IT health checks identify vulnerabilities in IT systems and networks which may compromise the confidentiality, integrity or availability of information held on that IT system.
CESG has traditionally provided IT health check services for HMG and the wider public sector of systems handling protectively marked information. Demand for these services has grown. Therefore, in line with similar CESG initiatives, a special partnership with industry is the most appropriate way of meeting this demand. The IT Health Check Service, or CHECK, was developed to enhance the availability and quality of the IT health check services that are provided to Government in line with HMG policy. Companies belonging to CHECK are measured against high standards set by CESG. Therefore, HMG and CNI customers can be assured that they will receive a high quality service if the work is carried out under the Terms & Conditions of CHECK.

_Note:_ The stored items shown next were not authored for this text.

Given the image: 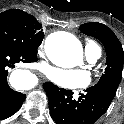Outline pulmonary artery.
Listing matches in <instances>:
<instances>
[{
  "label": "pulmonary artery",
  "mask_w": 124,
  "mask_h": 124,
  "mask_svg": "<svg viewBox=\"0 0 124 124\" xmlns=\"http://www.w3.org/2000/svg\"><path fill=\"white\" fill-rule=\"evenodd\" d=\"M100 55H101V51H97L95 53H89L87 54V59L90 62H96L97 59L100 57Z\"/></svg>",
  "instance_id": "e3ab8cb5"
}]
</instances>
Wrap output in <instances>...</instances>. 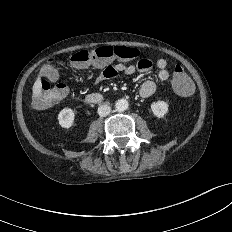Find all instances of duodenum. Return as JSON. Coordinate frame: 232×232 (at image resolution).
I'll list each match as a JSON object with an SVG mask.
<instances>
[{"label": "duodenum", "mask_w": 232, "mask_h": 232, "mask_svg": "<svg viewBox=\"0 0 232 232\" xmlns=\"http://www.w3.org/2000/svg\"><path fill=\"white\" fill-rule=\"evenodd\" d=\"M103 100V96L98 93H91L86 96V101L89 103H98Z\"/></svg>", "instance_id": "410a0bca"}]
</instances>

Under the new classification policy, the CHECK scheme enables penetration testing by CESG approved companies, employing penetration testing personnel qualified to assess HMG and other public sector bodies. These interim guidelines below are subject to change:
HMG Central Government Department and their associated agencies:
- When performing penetration tests, all systems processing data protectively marked OFFICIAL will be assessed under CHECK.
- When performing penetration tests, all systems processing data protectively marked SECRET will be assessed under CHECK and subject to prior approval by CESG.
Other public sector bodies:
- Where a system processes data protectively marked OFFICIAL with the handling caveat SENSITIVE, CESG strongly recommends and advises it be assessed under CHECK unless the System Accreditor explicitly advises otherwise.
- Where a system processes data protectively marked OFFICIAL with no handling caveat, the preferred assurance mechanism will be a CESG approved Industry led scheme; however, CHECK may be mandated at the discretion of the Accreditor.
In all cases, where the most appropriate penetration testing scheme is ambiguous or not determined, the System Accreditors decision must be sought and will be final.
In order to have access to protectively marked information, all members of a CHECK team hold at least Security Check (SC) clearance. However, you should be aware that CESG does not sponsor all of them. CESG endeavors to check all claims of a clearance, however, we are not able to do this on a regular basis. Therefore, it is most strongly advised that the customer confirms the security clearance status and review date with the issuing authority which the individual claims to have a clearance with. CESG cannot be held responsible for the clearance of those it does not sponsor.
CESG will accept a pass from one of the following examinations when approving CHECK Team Leader and Team Member status.
A pass in any one of these examinations merely demonstrates technical competence and does not replace the other requirements to attain CHECK Team Leader/Member status. Only CESG may confer CHECK Team Leader/Member status. The examining organisation, CREST, Cyber or Tiger Scheme, will pass all relevant information to CESG.